-------- DATA FOR PROCESSING
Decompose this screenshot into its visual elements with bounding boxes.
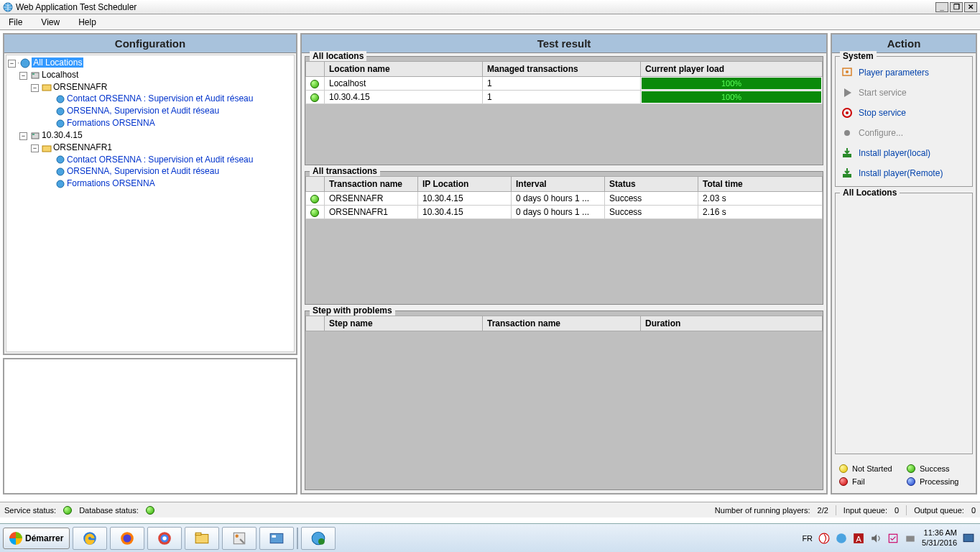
gear-icon	[841, 127, 853, 139]
all-locations-legend: All locations	[310, 51, 366, 61]
tray-icon[interactable]	[818, 533, 830, 544]
tree-collapse-icon[interactable]: −	[19, 72, 27, 80]
start-label: Démarrer	[25, 533, 63, 543]
tray-icon[interactable]: A	[853, 533, 864, 544]
tree-item[interactable]: ORSENNA, Supervision et Audit réseau	[67, 106, 219, 116]
task-current-app[interactable]	[301, 527, 336, 550]
tree-collapse-icon[interactable]: −	[8, 60, 16, 68]
svg-point-19	[844, 130, 850, 136]
window-title: Web Application Test Scheduler	[16, 2, 137, 12]
svg-rect-29	[196, 533, 202, 535]
col-interval[interactable]: Interval	[512, 177, 605, 192]
svg-point-7	[57, 120, 64, 127]
language-indicator[interactable]: FR	[802, 534, 813, 543]
action-label: Install player(Remote)	[859, 168, 943, 178]
globe-icon	[55, 94, 65, 104]
tree-item[interactable]: Contact ORSENNA : Supervision et Audit r…	[67, 155, 253, 165]
svg-rect-4	[42, 85, 51, 91]
legend-fail: Fail	[839, 477, 901, 486]
col-dur[interactable]: Duration	[641, 316, 823, 331]
clock-time: 11:36 AM	[922, 528, 957, 538]
status-legend: Not Started Success Fail Processing	[835, 460, 973, 490]
volume-icon[interactable]	[870, 533, 882, 544]
tree-collapse-icon[interactable]: −	[19, 132, 27, 140]
status-dot-icon	[310, 80, 319, 88]
cell: 2.03 s	[698, 192, 823, 206]
col-status[interactable]	[306, 177, 325, 192]
tray-icon[interactable]	[836, 533, 847, 544]
table-row[interactable]: 10.30.4.15 1 100%	[306, 91, 823, 104]
cell: 10.30.4.15	[418, 206, 512, 219]
minimize-button[interactable]: _	[935, 2, 948, 12]
tree-location[interactable]: 10.30.4.15	[42, 130, 83, 140]
tree-item[interactable]: Contact ORSENNA : Supervision et Audit r…	[67, 93, 253, 104]
col-tx[interactable]: Transaction name	[483, 316, 641, 331]
tray-icon[interactable]	[905, 533, 916, 544]
task-app2[interactable]	[259, 527, 294, 550]
tree-item[interactable]: Formations ORSENNA	[67, 178, 155, 188]
tray-icon[interactable]	[887, 533, 899, 544]
col-status[interactable]	[306, 62, 325, 77]
close-button[interactable]: ✕	[964, 2, 977, 12]
col-time[interactable]: Total time	[698, 177, 823, 192]
task-chrome[interactable]	[147, 527, 182, 550]
svg-point-18	[846, 111, 849, 114]
task-explorer[interactable]	[185, 527, 219, 550]
menu-view[interactable]: View	[37, 16, 64, 29]
stop-service-link[interactable]: Stop service	[838, 103, 969, 123]
clock[interactable]: 11:36 AM 5/31/2016	[922, 528, 957, 547]
svg-rect-32	[271, 533, 284, 543]
col-load[interactable]: Current player load	[641, 62, 823, 77]
show-desktop-icon[interactable]	[963, 533, 974, 544]
configure-link: Configure...	[838, 123, 969, 143]
all-transactions-legend: All transactions	[310, 166, 380, 176]
step-problems-table: Step name Transaction name Duration	[305, 316, 823, 331]
task-app1[interactable]	[222, 527, 256, 550]
system-tray: FR A 11:36 AM 5/31/2016	[802, 528, 977, 547]
install-remote-link[interactable]: Install player(Remote)	[838, 163, 969, 183]
service-status-dot-icon	[63, 506, 72, 515]
col-tx-name[interactable]: Transaction name	[325, 177, 418, 192]
maximize-button[interactable]: ❐	[950, 2, 963, 12]
location-tree[interactable]: −·All Locations −Localhost −ORSENNAFR Co…	[6, 55, 295, 352]
tree-root[interactable]: All Locations	[32, 58, 83, 68]
col-ip[interactable]: IP Location	[418, 177, 512, 192]
col-step[interactable]: Step name	[325, 316, 483, 331]
settings-icon	[841, 67, 853, 78]
tree-item[interactable]: Formations ORSENNA	[67, 118, 155, 128]
action-label: Start service	[859, 88, 907, 98]
transactions-table: Transaction name IP Location Interval St…	[305, 176, 823, 219]
install-local-link[interactable]: Install player(local)	[838, 143, 969, 163]
clock-date: 5/31/2016	[922, 538, 957, 548]
cell: 2.16 s	[698, 206, 823, 219]
running-players-label: Number of running players:	[715, 506, 810, 515]
tree-group[interactable]: ORSENNAFR	[53, 82, 107, 92]
tree-collapse-icon[interactable]: −	[31, 84, 39, 92]
table-row[interactable]: Localhost 1 100%	[306, 77, 823, 91]
test-result-title: Test result	[302, 34, 826, 53]
col-location-name[interactable]: Location name	[325, 62, 483, 77]
task-ie[interactable]	[73, 527, 107, 550]
col-managed[interactable]: Managed transactions	[483, 62, 641, 77]
tree-location[interactable]: Localhost	[42, 70, 78, 80]
player-parameters-link[interactable]: Player parameters	[838, 63, 969, 83]
tree-collapse-icon[interactable]: −	[31, 144, 39, 152]
install-icon	[841, 147, 853, 159]
svg-marker-40	[872, 534, 877, 542]
col-status[interactable]	[306, 316, 325, 331]
tree-item[interactable]: ORSENNA, Supervision et Audit réseau	[67, 166, 219, 176]
col-stat[interactable]: Status	[605, 177, 698, 192]
table-row[interactable]: ORSENNAFR1 10.30.4.15 0 days 0 hours 1 .…	[306, 206, 823, 219]
configuration-panel: Configuration −·All Locations −Localhost…	[3, 33, 297, 355]
blank-panel	[3, 358, 297, 494]
menu-file[interactable]: File	[4, 16, 27, 29]
task-firefox[interactable]	[110, 527, 144, 550]
svg-point-31	[236, 534, 239, 537]
start-button[interactable]: Démarrer	[3, 528, 70, 549]
cell: 0 days 0 hours 1 ...	[512, 192, 605, 206]
server-icon	[30, 131, 40, 141]
menu-help[interactable]: Help	[74, 16, 101, 29]
tree-group[interactable]: ORSENNAFR1	[53, 142, 112, 152]
table-row[interactable]: ORSENNAFR 10.30.4.15 0 days 0 hours 1 ..…	[306, 192, 823, 206]
cell: 0 days 0 hours 1 ...	[512, 206, 605, 219]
----------------
*WHAT YOU NEED TO DO*
Every record above should reappear exactly, with the pictures gone.

*SOLUTION*
Decompose this screenshot into its visual elements with bounding boxes.
gear-icon	[841, 127, 853, 139]
all-locations-legend: All locations	[310, 51, 366, 61]
tray-icon[interactable]	[818, 533, 830, 544]
tree-collapse-icon[interactable]: −	[19, 72, 27, 80]
start-label: Démarrer	[25, 533, 63, 543]
tray-icon[interactable]: A	[853, 533, 864, 544]
tree-item[interactable]: ORSENNA, Supervision et Audit réseau	[67, 106, 219, 116]
task-current-app[interactable]	[301, 527, 336, 550]
tree-collapse-icon[interactable]: −	[8, 60, 16, 68]
svg-point-19	[844, 130, 850, 136]
window-title: Web Application Test Scheduler	[16, 2, 137, 12]
svg-rect-29	[196, 533, 202, 535]
col-interval[interactable]: Interval	[512, 177, 605, 192]
svg-point-7	[57, 120, 64, 127]
language-indicator[interactable]: FR	[802, 534, 813, 543]
action-label: Install player(Remote)	[859, 168, 943, 178]
globe-icon	[55, 94, 65, 104]
tree-item[interactable]: Contact ORSENNA : Supervision et Audit r…	[67, 155, 253, 165]
svg-rect-4	[42, 85, 51, 91]
legend-fail: Fail	[839, 477, 901, 486]
col-dur[interactable]: Duration	[641, 316, 823, 331]
clock-time: 11:36 AM	[922, 528, 957, 538]
status-legend: Not Started Success Fail Processing	[835, 460, 973, 490]
volume-icon[interactable]	[870, 533, 882, 544]
tree-collapse-icon[interactable]: −	[19, 132, 27, 140]
status-dot-icon	[310, 80, 319, 88]
cell: 2.03 s	[698, 192, 823, 206]
col-status[interactable]	[306, 177, 325, 192]
tray-icon[interactable]	[836, 533, 847, 544]
table-row[interactable]: 10.30.4.15 1 100%	[306, 91, 823, 104]
cell: 10.30.4.15	[418, 206, 512, 219]
minimize-button[interactable]: _	[935, 2, 948, 12]
tree-location[interactable]: 10.30.4.15	[42, 130, 83, 140]
tree-item[interactable]: Contact ORSENNA : Supervision et Audit r…	[67, 93, 253, 104]
col-tx[interactable]: Transaction name	[483, 316, 641, 331]
tray-icon[interactable]	[905, 533, 916, 544]
task-app2[interactable]	[259, 527, 294, 550]
tree-item[interactable]: Formations ORSENNA	[67, 178, 155, 188]
tray-icon[interactable]	[887, 533, 899, 544]
col-status[interactable]	[306, 62, 325, 77]
close-button[interactable]: ✕	[964, 2, 977, 12]
col-time[interactable]: Total time	[698, 177, 823, 192]
task-chrome[interactable]	[147, 527, 182, 550]
svg-point-18	[846, 111, 849, 114]
task-explorer[interactable]	[185, 527, 219, 550]
menu-view[interactable]: View	[37, 16, 64, 29]
stop-service-link[interactable]: Stop service	[838, 103, 969, 123]
clock[interactable]: 11:36 AM 5/31/2016	[922, 528, 957, 547]
svg-rect-32	[271, 533, 284, 543]
col-load[interactable]: Current player load	[641, 62, 823, 77]
show-desktop-icon[interactable]	[963, 533, 974, 544]
configure-link: Configure...	[838, 123, 969, 143]
all-transactions-legend: All transactions	[310, 166, 380, 176]
step-problems-table: Step name Transaction name Duration	[305, 316, 823, 331]
task-app1[interactable]	[222, 527, 256, 550]
system-tray: FR A 11:36 AM 5/31/2016	[802, 528, 977, 547]
install-remote-link[interactable]: Install player(Remote)	[838, 163, 969, 183]
service-status-dot-icon	[63, 506, 72, 515]
col-tx-name[interactable]: Transaction name	[325, 177, 418, 192]
maximize-button[interactable]: ❐	[950, 2, 963, 12]
location-tree[interactable]: −·All Locations −Localhost −ORSENNAFR Co…	[6, 55, 295, 352]
tree-root[interactable]: All Locations	[32, 58, 83, 68]
col-ip[interactable]: IP Location	[418, 177, 512, 192]
col-step[interactable]: Step name	[325, 316, 483, 331]
settings-icon	[841, 67, 853, 78]
tree-item[interactable]: Formations ORSENNA	[67, 118, 155, 128]
action-label: Start service	[859, 88, 907, 98]
transactions-table: Transaction name IP Location Interval St…	[305, 176, 823, 219]
install-local-link[interactable]: Install player(local)	[838, 143, 969, 163]
clock-date: 5/31/2016	[922, 538, 957, 548]
cell: 2.16 s	[698, 206, 823, 219]
running-players-label: Number of running players:	[715, 506, 810, 515]
tree-group[interactable]: ORSENNAFR	[53, 82, 107, 92]
tree-collapse-icon[interactable]: −	[31, 84, 39, 92]
table-row[interactable]: Localhost 1 100%	[306, 77, 823, 91]
test-result-title: Test result	[302, 34, 826, 53]
col-location-name[interactable]: Location name	[325, 62, 483, 77]
task-ie[interactable]	[73, 527, 107, 550]
col-managed[interactable]: Managed transactions	[483, 62, 641, 77]
tree-location[interactable]: Localhost	[42, 70, 78, 80]
player-parameters-link[interactable]: Player parameters	[838, 63, 969, 83]
tree-collapse-icon[interactable]: −	[31, 144, 39, 152]
install-icon	[841, 147, 853, 159]
svg-marker-40	[872, 534, 877, 542]
col-status[interactable]	[306, 316, 325, 331]
tree-item[interactable]: ORSENNA, Supervision et Audit réseau	[67, 166, 219, 176]
col-stat[interactable]: Status	[605, 177, 698, 192]
table-row[interactable]: ORSENNAFR1 10.30.4.15 0 days 0 hours 1 .…	[306, 206, 823, 219]
configuration-panel: Configuration −·All Locations −Localhost…	[3, 33, 297, 355]
blank-panel	[3, 358, 297, 494]
menu-file[interactable]: File	[4, 16, 27, 29]
task-firefox[interactable]	[110, 527, 144, 550]
svg-point-31	[236, 534, 239, 537]
start-button[interactable]: Démarrer	[3, 528, 70, 549]
cell: 0 days 0 hours 1 ...	[512, 192, 605, 206]
server-icon	[30, 131, 40, 141]
menu-help[interactable]: Help	[74, 16, 101, 29]
tree-group[interactable]: ORSENNAFR1	[53, 142, 112, 152]
table-row[interactable]: ORSENNAFR 10.30.4.15 0 days 0 hours 1 ..…	[306, 192, 823, 206]
cell: 0 days 0 hours 1 ...	[512, 206, 605, 219]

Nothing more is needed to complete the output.